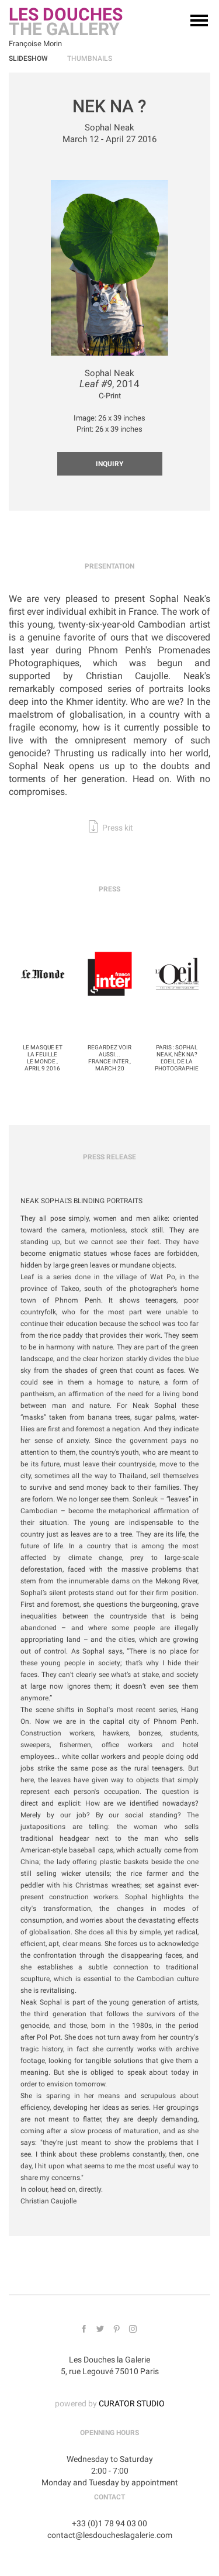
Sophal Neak (109, 127)
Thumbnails (89, 57)
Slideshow (28, 57)
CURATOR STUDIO (132, 2403)
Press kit (116, 827)
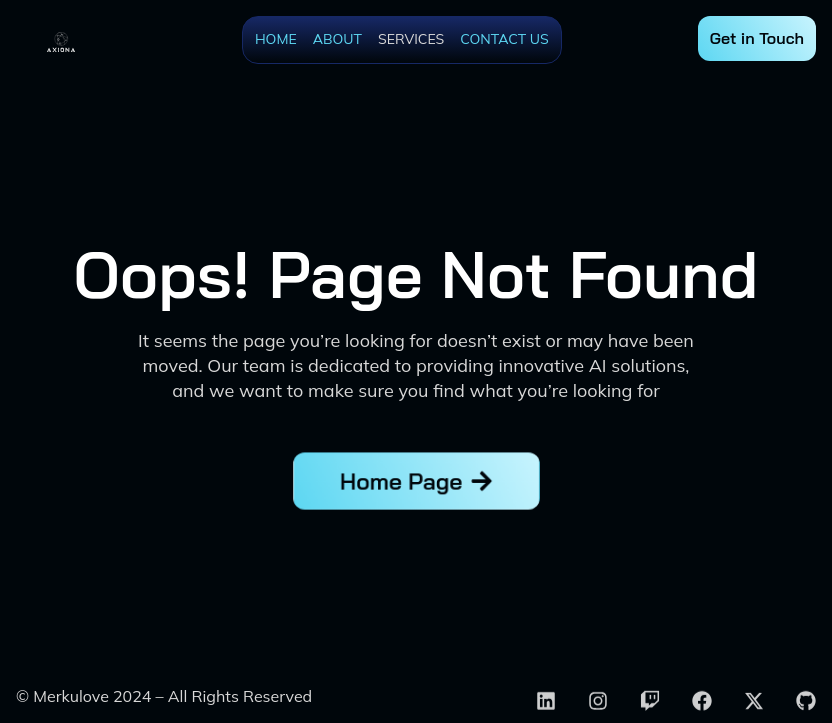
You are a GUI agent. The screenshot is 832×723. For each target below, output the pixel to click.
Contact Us (504, 39)
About (337, 39)
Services (411, 39)
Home (276, 39)
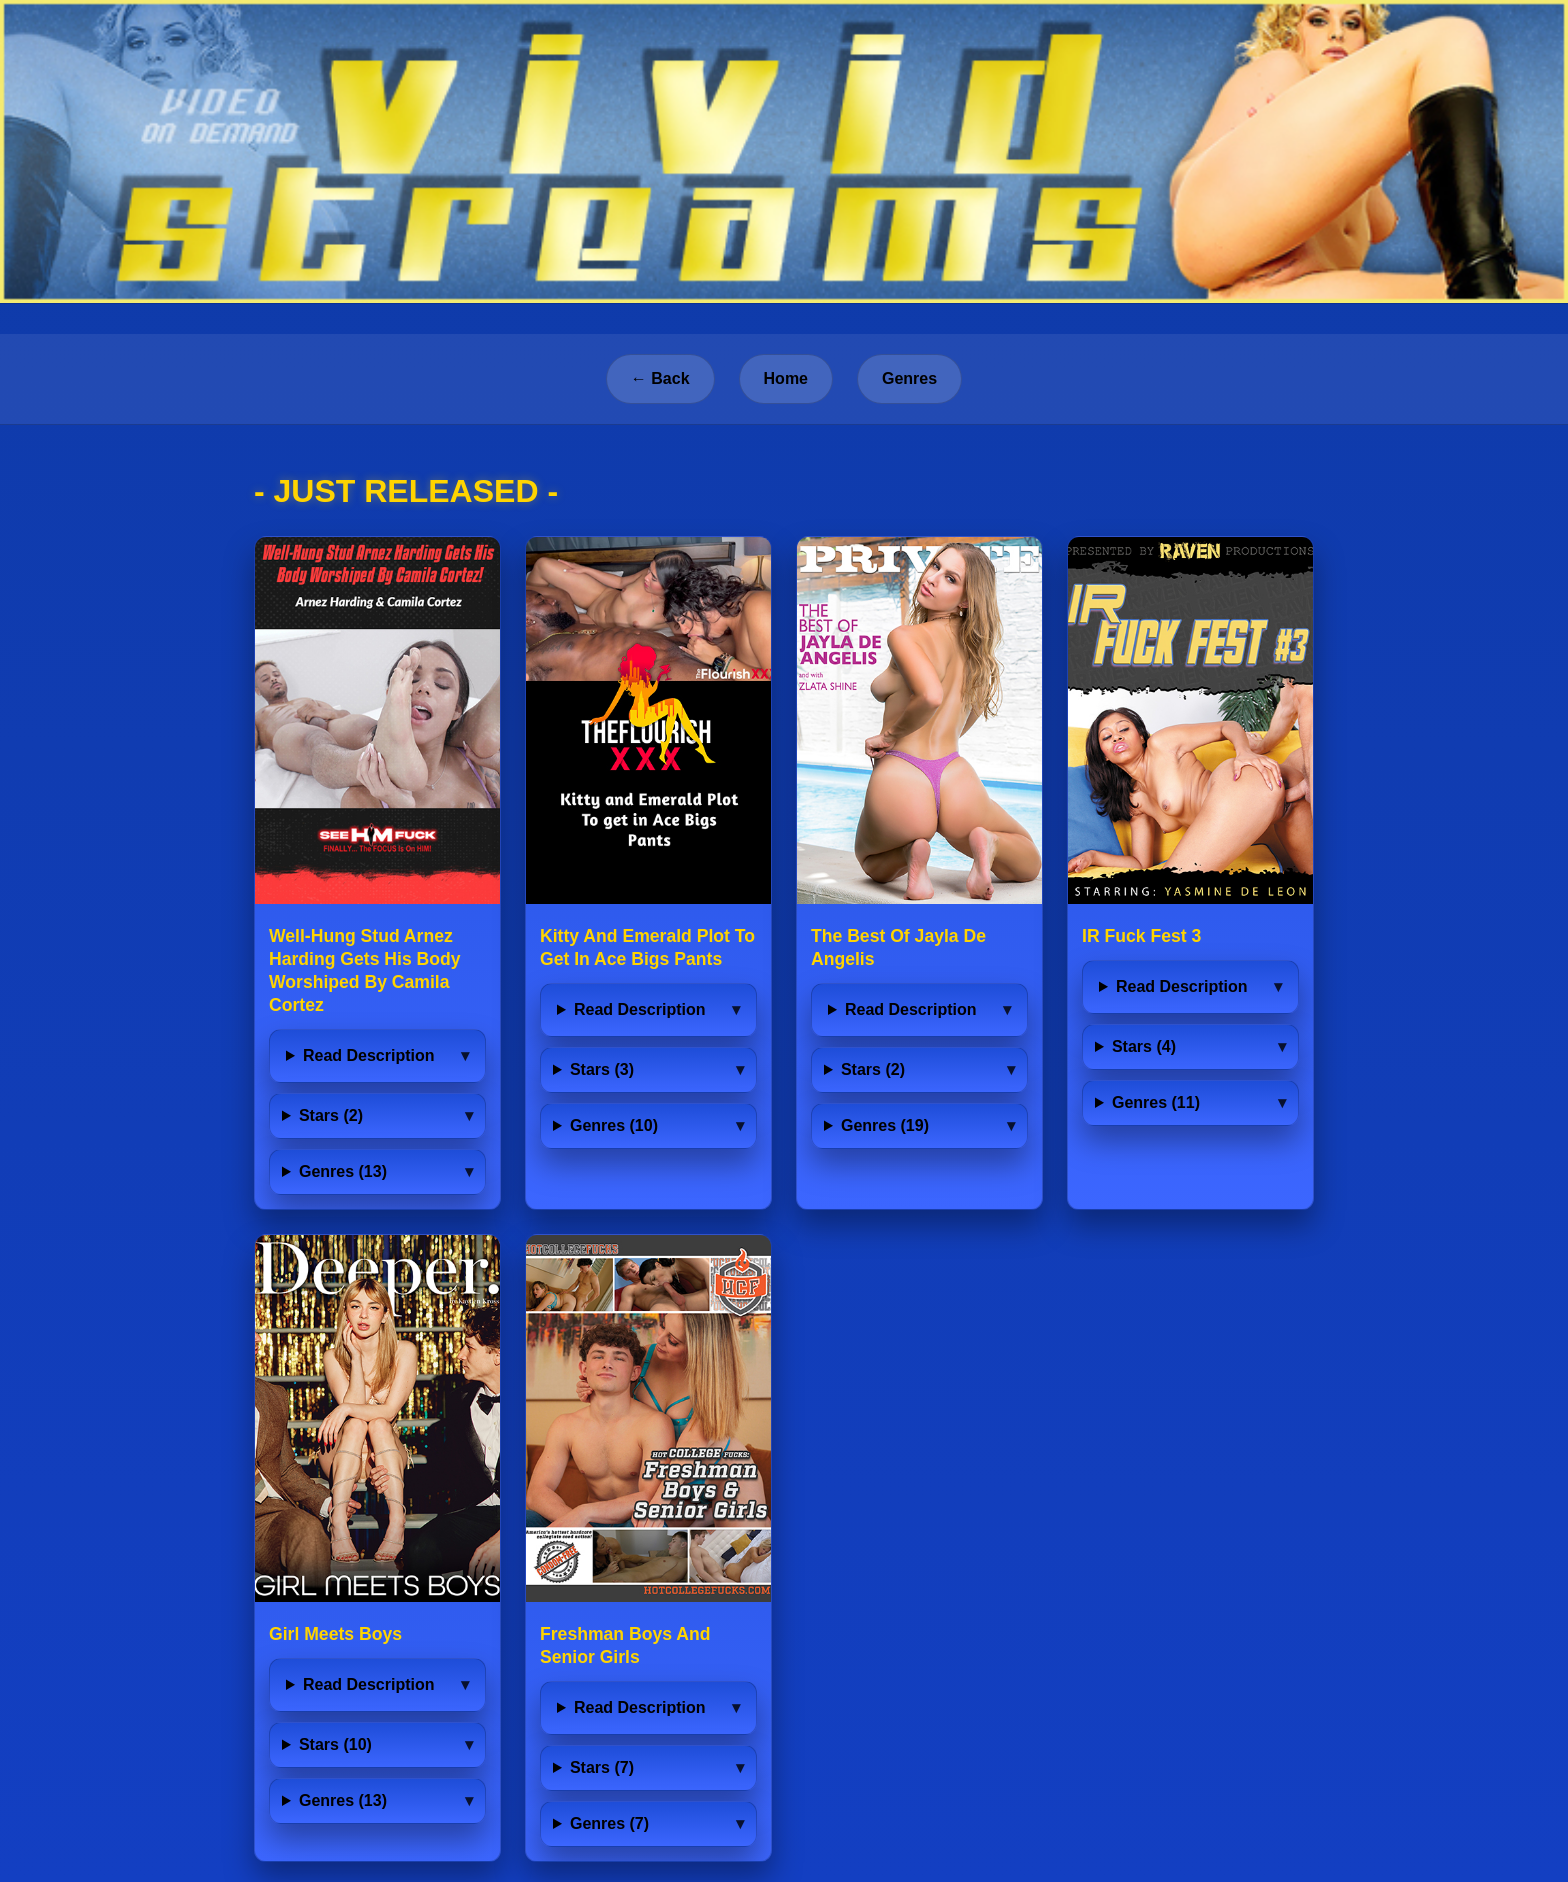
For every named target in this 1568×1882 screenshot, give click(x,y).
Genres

^^^^^^^^

→ **What the task requires**
Omitting all images, retype each line of the records precisely.

→ **Answer to this task**
Sophal Neak (109, 127)
Thumbnails (89, 57)
Slideshow (28, 57)
CURATOR STUDIO (132, 2403)
Press kit (116, 827)
You are a GUI agent. The screenshot is 832×723. For each target below, output the pixel to click.
Contact Us (504, 39)
About (337, 39)
Services (411, 39)
Home (276, 39)
For every named target in this 1568×1882 screenshot, give click(x,y).
Genres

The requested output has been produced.